%%
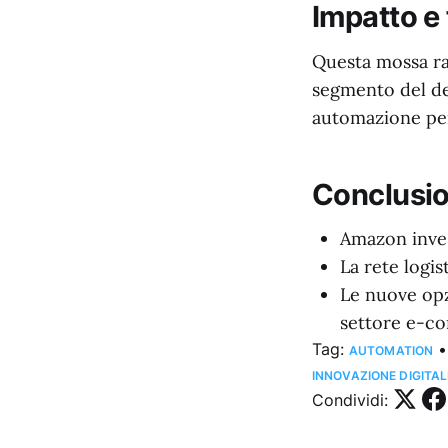
Impatto e
Questa mossa ra
segmento del de
automazione per
Conclusio
Amazon inves
La rete logis
Le nuove opz
settore e-c
Tag:
•
AUTOMATION
INNOVAZIONE DIGITAL
Condividi:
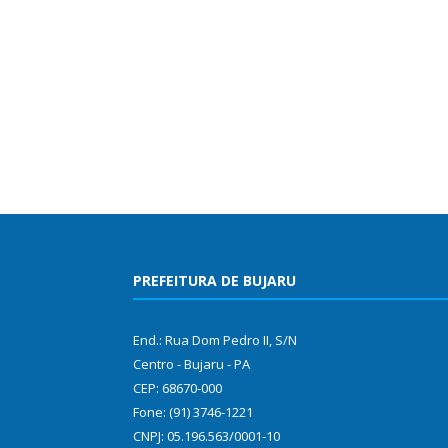
PREFEITURA DE BUJARU
End.: Rua Dom Pedro II, S/N
Centro - Bujaru - PA
CEP: 68670-000
Fone: (91) 3746-1221
CNPJ: 05.196.563/0001-10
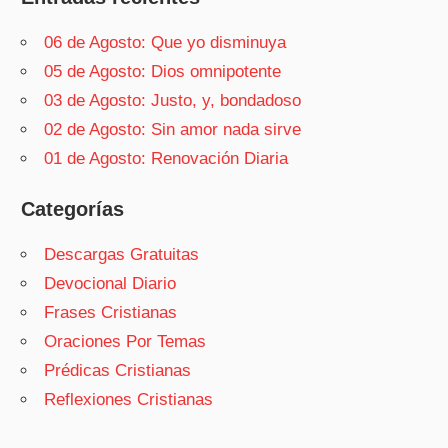
06 de Agosto: Que yo disminuya
05 de Agosto: Dios omnipotente
03 de Agosto: Justo, y, bondadoso
02 de Agosto: Sin amor nada sirve
01 de Agosto: Renovación Diaria
Categorías
Descargas Gratuitas
Devocional Diario
Frases Cristianas
Oraciones Por Temas
Prédicas Cristianas
Reflexiones Cristianas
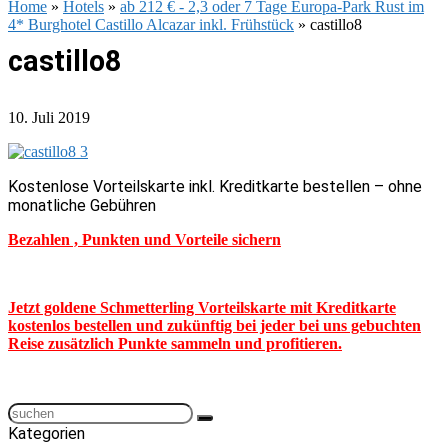
Home
»
Hotels
»
ab 212 € - 2,3 oder 7 Tage Europa-Park Rust im
4* Burghotel Castillo Alcazar inkl. Frühstück
»
castillo8
castillo8
10. Juli 2019
Kostenlose Vorteilskarte inkl. Kreditkarte bestellen – ohne
monatliche Gebühren
Bezahlen , Punkten und Vorteile sichern
Jetzt goldene Schmetterling Vorteilskarte mit Kreditkarte
kostenlos bestellen und zukünftig bei jeder bei uns gebuchten
Reise zusätzlich Punkte sammeln und profitieren.
Kategorien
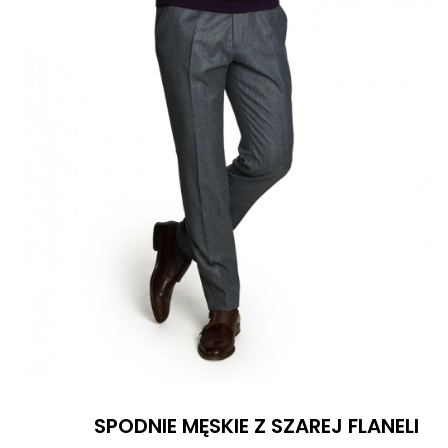
SPODNIE MĘSKIE Z SZAREJ FLANELI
%%
WHAT THE TASK REQUIRES: Return every line in the records that includes the string "bestellen".

TASK RESULT:
Kostenlose Vorteilskarte inkl. Kreditkarte bestellen – ohne
kostenlos bestellen und zukünftig bei jeder bei uns gebuchten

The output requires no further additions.